RealTime IT News

IE Continues To Outpace Netscape

A new study released Wednesday shows Internet Explorer (IE) continues to top the browser charts, and what's more, is taking the Netscape faithful with them.

The report, from WebSideStory, Inc.'s StatMarket, shows IE 5 and IE 6 hold the number one and two spots for browser acceptance worldwide, with Netscape users dropping off "precipitously" to a seven percent acceptance rate -- a five percent dropoff.

Taking information gleaned from nearly 50 million Hitbox visitors a day (Hitbox is also owned by WebSideStory), the report's authors parsed information by operating system, browser version and browser plug-ins used by customers.

Geoff Johnston, StatMarket vice president of product marketing, said the advent and success of Microsoft's latest browser version, IE 6, has much to blame for Netscape's version 6 freefall.

The two disparate browser versions were released at practically the same time several months ago.

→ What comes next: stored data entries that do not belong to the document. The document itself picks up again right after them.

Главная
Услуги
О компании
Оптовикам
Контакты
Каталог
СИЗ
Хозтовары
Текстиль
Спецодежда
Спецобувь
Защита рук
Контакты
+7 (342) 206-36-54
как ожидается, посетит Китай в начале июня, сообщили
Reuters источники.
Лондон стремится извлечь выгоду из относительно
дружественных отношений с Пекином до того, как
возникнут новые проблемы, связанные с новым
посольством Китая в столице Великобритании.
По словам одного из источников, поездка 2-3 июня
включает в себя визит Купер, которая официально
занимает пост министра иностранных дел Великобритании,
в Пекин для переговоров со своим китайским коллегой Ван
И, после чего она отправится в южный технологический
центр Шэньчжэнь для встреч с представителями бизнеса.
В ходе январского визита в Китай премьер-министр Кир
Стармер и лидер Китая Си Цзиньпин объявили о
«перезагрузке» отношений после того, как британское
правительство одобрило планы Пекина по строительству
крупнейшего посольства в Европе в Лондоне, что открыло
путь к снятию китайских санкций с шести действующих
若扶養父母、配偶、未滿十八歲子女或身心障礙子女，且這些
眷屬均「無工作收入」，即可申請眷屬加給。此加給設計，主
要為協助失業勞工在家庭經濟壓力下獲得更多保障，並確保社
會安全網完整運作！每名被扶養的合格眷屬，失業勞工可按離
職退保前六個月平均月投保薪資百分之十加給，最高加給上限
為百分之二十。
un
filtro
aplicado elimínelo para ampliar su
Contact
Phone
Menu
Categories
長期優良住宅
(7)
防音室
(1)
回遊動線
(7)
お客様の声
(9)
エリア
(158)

"The fast adoption rate for IE 6 has been a definite threat to Netscape's usage share," he said. "Although it looked originally as though Netscape had an entrenched core user base, IE6 has managed to take significant market share. It's do or die time now for Netscape."

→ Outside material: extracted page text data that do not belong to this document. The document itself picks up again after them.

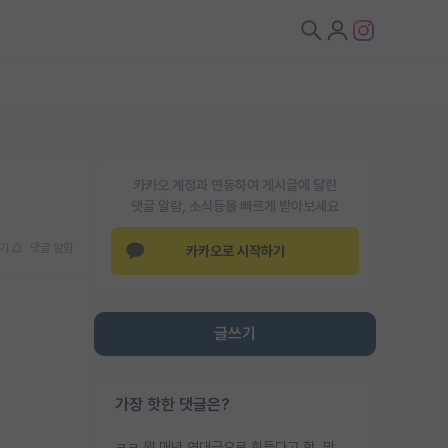
카카오 계정과 연동하여 게시글에 달린
댓글 알람, 소식등을 빠르게 받아보세요
기
댓글 알람
카카오로 시작하기
글쓰기
가장 핫한 댓글은?
ㅋㅋ 뭔 매년 역대급으로 힘들다고 함. 막상 보면 별로 변한건 없음.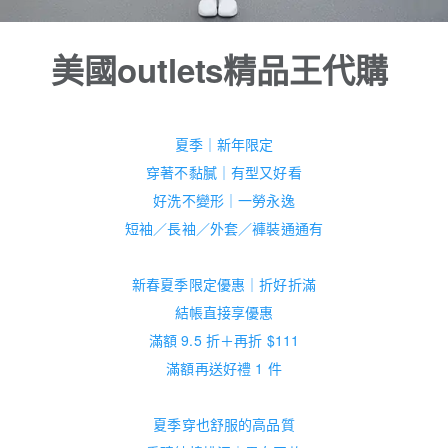
美國outlets精品王代購
夏季｜新年限定
穿著不黏膩｜有型又好看
好洗不變形｜一勞永逸
短袖／長袖／外套／褲裝通通有
新春夏季限定優惠｜折好折滿
結帳直接享優惠
滿額 9.5 折＋再折 $111
滿額再送好禮 1 件
夏季穿也舒服的高品質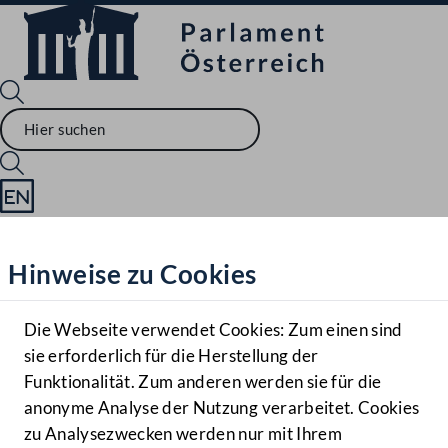
Sprache English
Mediathek
Hinweise zu Cookies
Hilfe
Benutzer
Die Webseite verwendet Cookies: Zum einen sind
Zielgruppe
sie erforderlich für die Herstellung der
Navigationsmenü öffnen
MENÜ
Funktionalität. Zum anderen werden sie für die
anonyme Analyse der Nutzung verarbeitet. Cookies
zu Analysezwecken werden nur mit Ihrem
Sprache En
Mediathek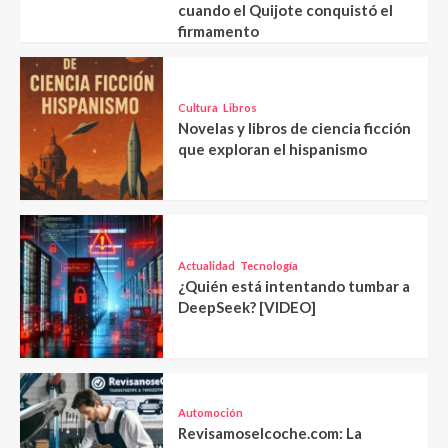
cuando el Quijote conquistó el
firmamento
Cultura
Libros
Novelas y libros de ciencia ficción
que exploran el hispanismo
Actualidad
Tecnología
¿Quién está intentando tumbar a
DeepSeek? [VIDEO]
Automoción
Revisamoselcoche.com: La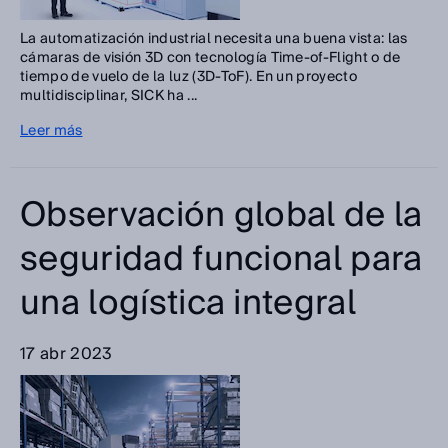
La automatización industrial necesita una buena vista: las
cámaras de visión 3D con tecnología Time-of-Flight o de
tiempo de vuelo de la luz (3D-ToF). En un proyecto
multidisciplinar, SICK ha ...
Leer más
Observación global de la
seguridad funcional para
una logística integral
17 abr 2023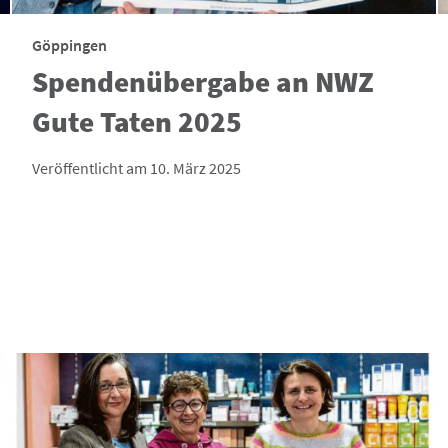
Göppingen
Spendenübergabe an NWZ
Gute Taten 2025
Veröffentlicht am 10. März 2025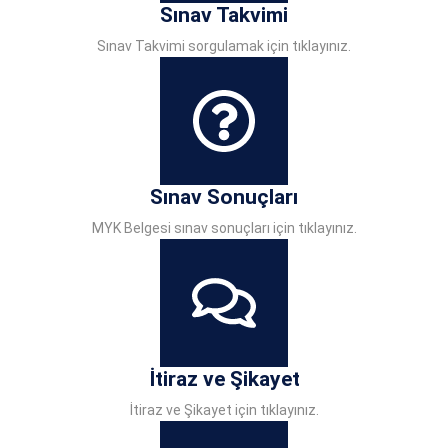
Sınav Takvimi
Sınav Takvimi sorgulamak için tıklayınız.
Sınav Sonuçları
MYK Belgesi sınav sonuçları için tıklayınız.
İtiraz ve Şikayet
İtiraz ve Şikayet için tıklayınız.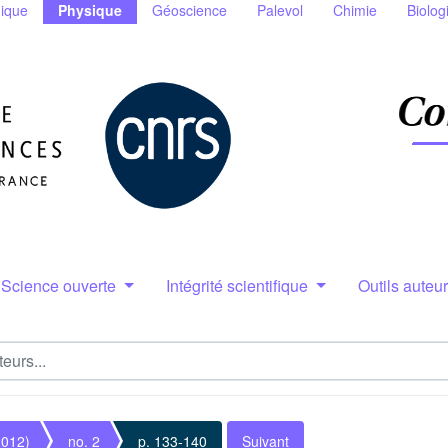
ique
Physique
Géoscience
Palevol
Chimie
Biolog
Science ouverte
Intégrité scientifique
Outils auteu
2012)
no. 2
p. 133-140
Suivant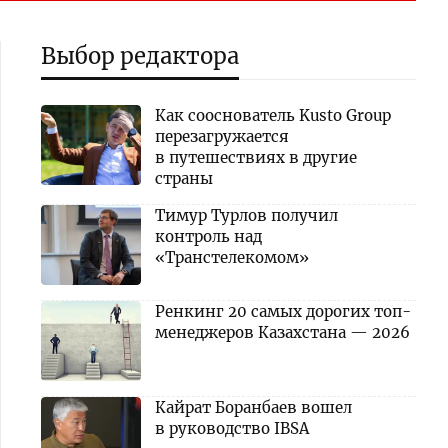
Выбор редактора
Как сооснователь Kusto Group
перезагружается
в путешествиях в другие
страны
Тимур Турлов получил
контроль над
«Транстелекомом»
Ренкинг 20 самых дорогих топ-
менеджеров Казахстана — 2026
Кайрат Боранбаев вошел
в руководство IBSA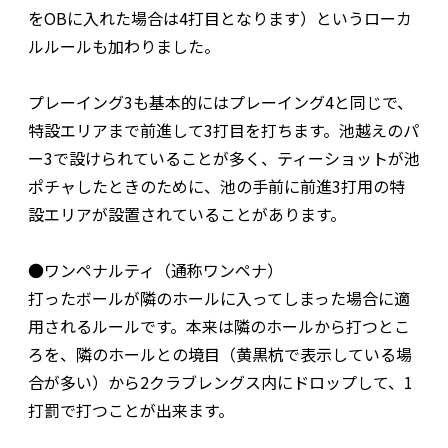
をOBに入れた場合は4打目となります）というローカ
ルルールも加わりました。
プレーイング3も基本的にはプレーイング4と同じで、
特設エリアまで前進して3打目を打ちます。池越えのパ
ー3で設けられていることが多く、ティーショットが池
ポチャしたときのために、池の手前に前進3打用の特
設エリアが設置されていることがあります。
●ワンペナルティ（通称ワンペナ）
打ったボールが隣のホールに入ってしまった場合に適
用されるルールです。本来は隣のホールから打つとこ
ろを、隣のホールとの境目（黄黒杭で表示している場
合が多い）から2クラブレングス内にドロップして、1
打罰で打つことが出来ます。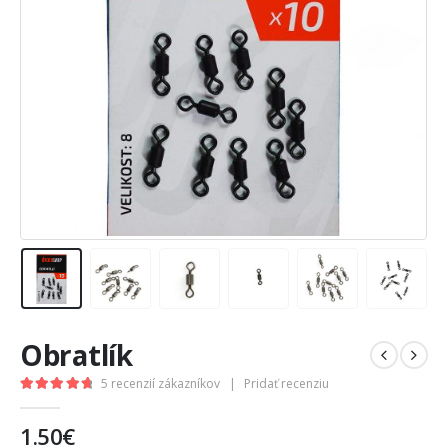
Obratlík
5
recenzií zákazníkov
|
Pridať recenziu
4.80
out of 5
1.50
€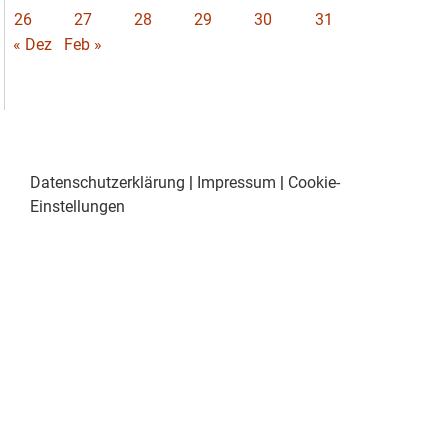
26
27
28
29
30
31
« Dez
Feb »
Datenschutzerklärung
|
Impressum
|
Cookie-
Einstellungen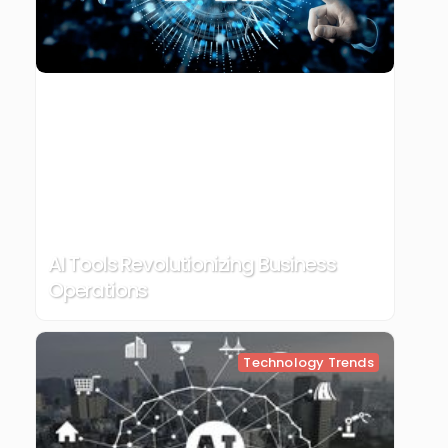
AI Tools Revolutionizing Business
Operations
Technology Trends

IE 6 currently holds a little more than 30.5 percent user share, according to the StatMarket report.

Part of the blame, the report finds, is the owners of Netscape, AOL Time Warner . With more than 34 million users worldwide, you'd think the company would use the latest flavor of Netscape to drive their Web site.

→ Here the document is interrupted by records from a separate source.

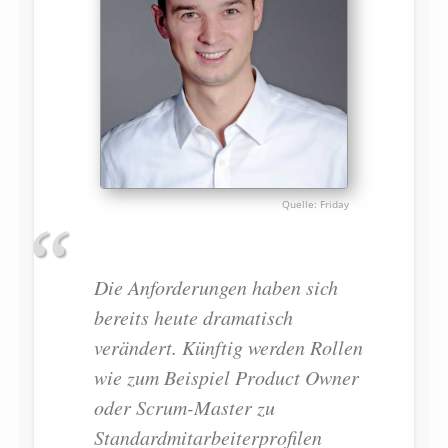
Friday
Die Anforderungen haben sich
bereits heute dramatisch
verändert. Künftig werden Rollen
wie zum Beispiel Product Owner
oder Scrum-Master zu
Standardmitarbeiterprofilen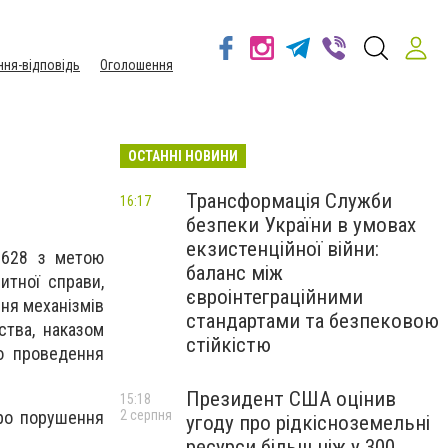
ння-відповідь
Оголошення
ОСТАННІ НОВИНИ
Трансформація Служби
16:17
безпеки України в умовах
екзистенційної війни:
 628 з метою
баланс між
итної справи,
євроінтеграційними
ня механізмів
стандартами та безпековою
тва, наказом
стійкістю
о проведення
Президент США оцінив
15:18
2 серпня
про порушення
угоду про рідкісноземельні
ресурси більш ніж у 300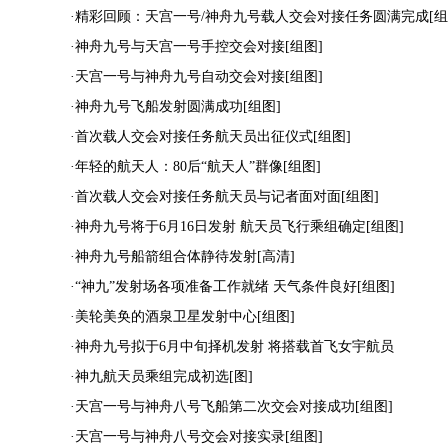
·
精彩回顾：天宫一号/神舟九号载人交会对接任务圆满完成[组
·
神舟九号与天宫一号手控交会对接[组图]
·
天宫一号与神舟九号自动交会对接[组图]
·
神舟九号飞船发射圆满成功[组图]
·
首次载人交会对接任务航天员出征仪式[组图]
·
年轻的航天人：80后“航天人”群像[组图]
·
首次载人交会对接任务航天员与记者面对面[组图]
·
神舟九号将于6月16日发射 航天员飞行乘组确定[组图]
·
神舟九号船箭组合体静待发射[高清]
·
“神九”发射场各项准备工作就绪 天气条件良好[组图]
·
美轮美奂的酒泉卫星发射中心[组图]
·
神舟九号拟于6月中旬择机发射 将搭载首飞女宇航员
·
神九航天员乘组完成初选[图]
·
天宫一号与神舟八号飞船第二次交会对接成功[组图]
·
天宫一号与神舟八号交会对接实录[组图]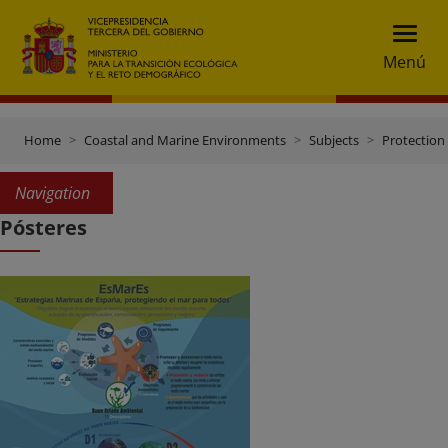
Menú
Home
Coastal and Marine Environments
Subjects
Protection
Navigation
Pósteres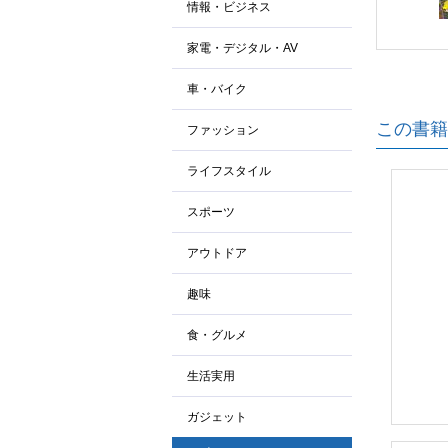
情報・ビジネス
家電・デジタル・AV
車・バイク
この書籍
ファッション
ライフスタイル
スポーツ
アウトドア
趣味
食・グルメ
生活実用
ガジェット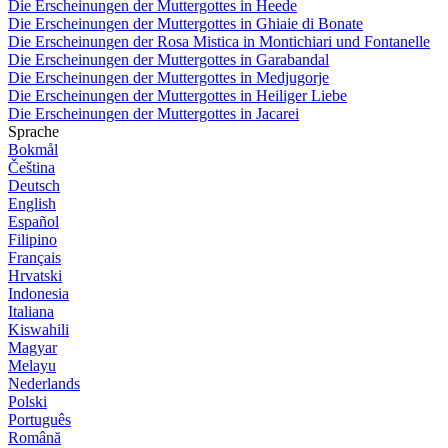
Die Erscheinungen der Muttergottes in Heede
Die Erscheinungen der Muttergottes in Ghiaie di Bonate
Die Erscheinungen der Rosa Mistica in Montichiari und Fontanelle
Die Erscheinungen der Muttergottes in Garabandal
Die Erscheinungen der Muttergottes in Medjugorje
Die Erscheinungen der Muttergottes in Heiliger Liebe
Die Erscheinungen der Muttergottes in Jacarei
Sprache
Bokmål
Čeština
Deutsch
English
Español
Filipino
Français
Hrvatski
Indonesia
Italiana
Kiswahili
Magyar
Melayu
Nederlands
Polski
Português
Română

Unfortunately for Netscape, however, is the fact AOL has been using IE as the Web browser people use to navigate the millions of Web pages, forums, shopping sites and other communities for the number one Internet service provider (ISP).

Johnston said Netscape might catch a break if AOL migrates its browser from IE to Netscape, though nothing definite is in the works. Until then, he said, the underdog browser is going to have to work on its technology.

"Netscape 6 seems to be a stronger product than some of the company's earlier release versions, according to its users," he said. "If AOL takes this step and Netscape continues to strengthen its browser, we could see another battle in the browser war."

Netscape officials were not available for comment on the report at press time.